What you will do -> Your job is to return every line of the listing holding the string "економічного".

Records ->
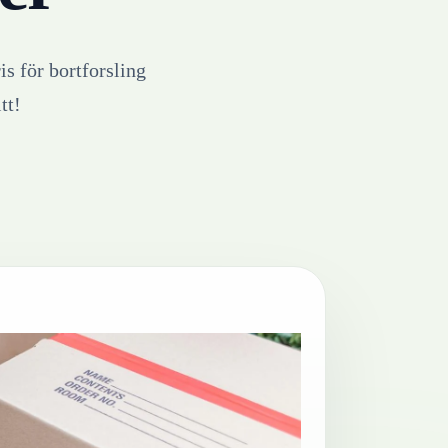
is för bortforsling
tt!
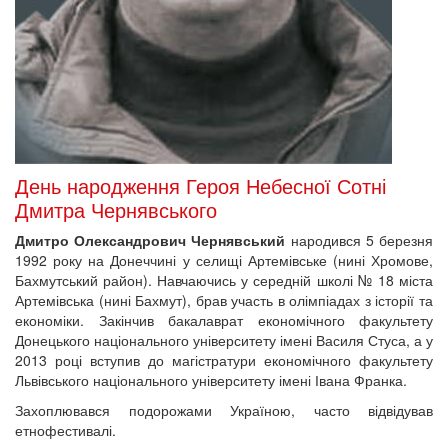
День народження Героя Небесної Сотні
Дмитра Чернявського
Дмитро Олександрович Чернявський
народився
5 березня
1992 року на Донеччині у селищі Артемівське (нині Хромове,
Бахмутський район). Навчаючись у середній школі № 18 міста
Артемівська (нині Бахмут), брав участь в олімпіадах з історії та
економіки. Закінчив бакалаврат економічного факультету
Донецького національного університету імені Василя Стуса, а у
2013 році вступив до магістратури економічного факультету
Львівського національного університету імені Івана Франка.
Захоплювався подорожами Україною, часто відвідував
етнофестивалі.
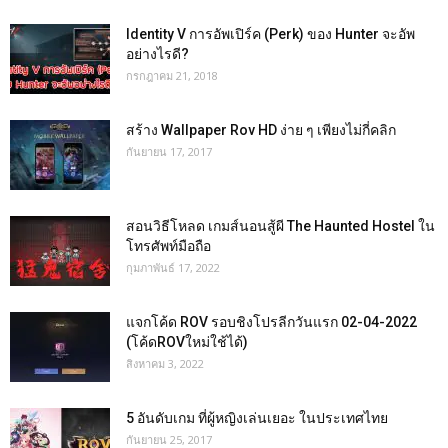
Identity V การอัพเปิร์ค (Perk) ของ Hunter จะอัพ
อย่างไรดี?
กรกฎาคม 21, 2018
สร้าง Wallpaper Rov HD ง่าย ๆ เพียงไม่กี่คลิก
กันยายน 17, 2017
สอนวิธีโหลด เกมส์นอนสู้ผี The Haunted Hostel ใน
โทรศัพท์มือถือ
กุมภาพันธ์ 17, 2022
แจกโค้ด ROV รอบชิงโปรลีกวันแรก 02-04-2022
(โค้ดROVใหม่ใช้ได้)
สิงหาคม 3, 2022
5 อันดับเกม ที่ผู้หญิงเล่นเยอะ ในประเทศไทย
กันยายน 25, 2017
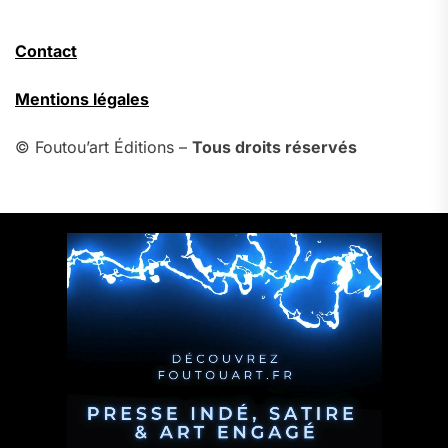
Contact
Mentions légales
© Foutou’art Éditions –
Tous droits réservés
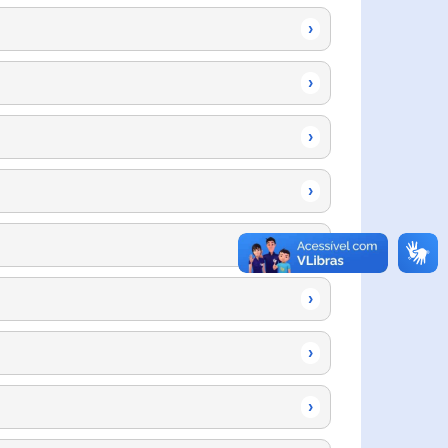
›
›
›
›
›
›
›
›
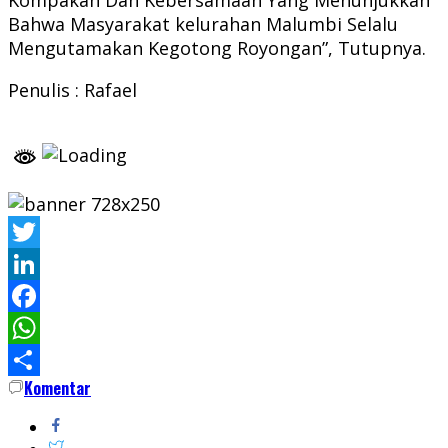
Bahwa Masyarakat kelurahan Malumbi Selalu
Mengutamakan Kegotong Royongan”, Tutupnya.
Penulis : Rafael
Twitter
LinkedIn
Facebook
WhatsApp
Komentar
Share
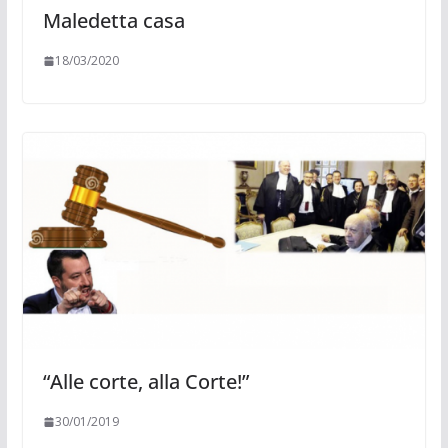
Maledetta casa
18/03/2020
“Alle corte, alla Corte!”
30/01/2019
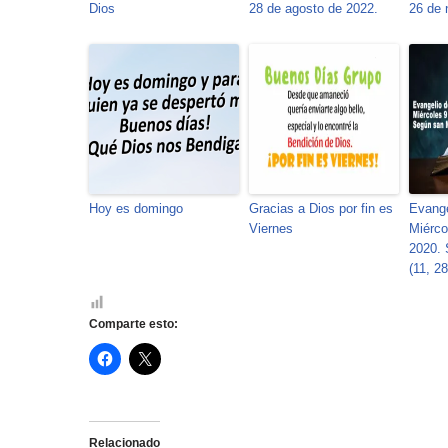
Dios
28 de agosto de 2022.
26 de 
Hoy es domingo
Gracias a Dios por fin es
Evange
Viernes
Miérco
2020.
(11, 28
Comparte esto:
H
H
a
a
z
z
c
c
l
l
i
i
c
c
Relacionado
p
p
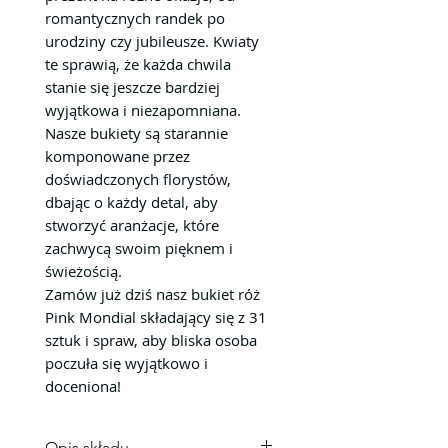
romantycznych randek po
urodziny czy jubileusze. Kwiaty
te sprawią, że każda chwila
stanie się jeszcze bardziej
wyjątkowa i niezapomniana.
Nasze bukiety są starannie
komponowane przez
doświadczonych florystów,
dbając o każdy detal, aby
stworzyć aranżacje, które
zachwycą swoim pięknem i
świeżością.
Zamów już dziś nasz bukiet róż
Pink Mondial składający się z 31
sztuk i spraw, aby bliska osoba
poczuła się wyjątkowo i
doceniona!
Opis składu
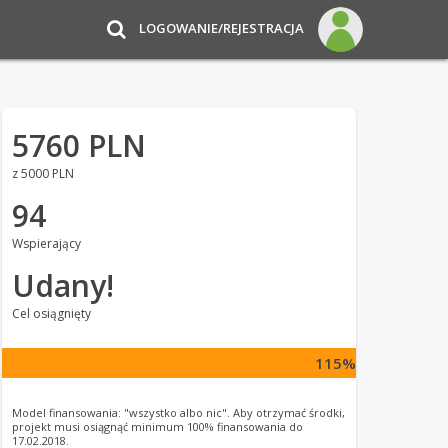
LOGOWANIE/REJESTRACJA
5760 PLN
z 5000 PLN
94
Wspierający
Udany!
Cel osiągnięty
115%
Model finansowania: "wszystko albo nic". Aby otrzymać środki,
projekt musi osiągnąć minimum 100% finansowania do
17.02.2018.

Solved exercise ->
економіки. Закінчив бакалаврат економічного факультету
2013 році вступив до магістратури економічного факультету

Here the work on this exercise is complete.